Abe H, Okuda K
Digestion. 1975;13(5):272-83. doi: 10.1159/000197719.
Sulfobromophthalein (BSP) and its three major forms of conjugates were determined in bile or duodenal aspitate, plasma and urine following intravenous administration of free BSP and synthetic BSP-glutathione (BSP-GSH) in five patients with the Dubin-Johnson syndrome and two patients with the Rotor syndrome, using alumina column chromatography. It was found that in Dubin-Johnson patients the biliary excretion of conjugated BSP was selectively impaired, conjugated BSP increased in plasma replacing free BSP after 30 min, and plasma retention of BSP-GSH was greater than that of free BSP when administered intravenously. In contrast, biliary excretion of BSP and its conjugates was not impaired and regurgitation of conjugated BSP into plasma was minimal in the Rotor syndrome. Thus, these two constitutional hyperbilirubinemias can be separated by their basic defects in BSP metabolism.

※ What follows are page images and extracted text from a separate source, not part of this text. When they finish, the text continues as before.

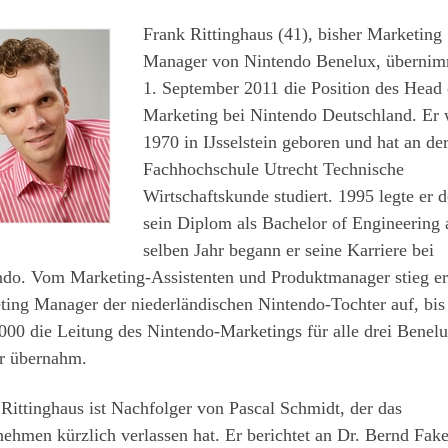
Frank Rittinghaus (41), bisher Marketing
Manager von Nintendo Benelux, überni
1. September 2011 die Position des Head 
Marketing bei Nintendo Deutschland. Er
1970 in IJsselstein geboren und hat an de
Fachhochschule Utrecht Technische
Wirtschaftskunde studiert. 1995 legte er d
sein Diplom als Bachelor of Engineering 
selben Jahr begann er seine Karriere bei
ndo. Vom Marketing-Assistenten und Produktmanager stieg e
ing Manager der niederländischen Nintendo-Tochter auf, bis
000 die Leitung des Nintendo-Marketings für alle drei Benel
r übernahm.
Rittinghaus ist Nachfolger von Pascal Schmidt, der das
ehmen kürzlich verlassen hat. Er berichtet an Dr. Bernd Fak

采用氧化铝柱色谱法,对5例杜宾-约翰逊综合征患者和2例转子综合征患者静脉注射游离磺溴酞钠(BSP)和合成的BSP-谷胱甘肽(BSP-GSH)后,测定其胆汁或十二指肠抽吸物、血浆及尿液中BSP及其三种主要结合物的含量。结果发现,在杜宾-约翰逊综合征患者中,结合型BSP的胆汁排泄选择性受损,30分钟后血浆中结合型BSP增加,取代了游离型BSP,静脉注射时BSP-GSH在血浆中的潴留量大于游离型BSP。相比之下,转子综合征患者中BSP及其结合物的胆汁排泄未受损,结合型BSP反流至血浆中的量极少。因此,这两种体质性高胆红素血症可通过其在BSP代谢方面的基本缺陷加以区分。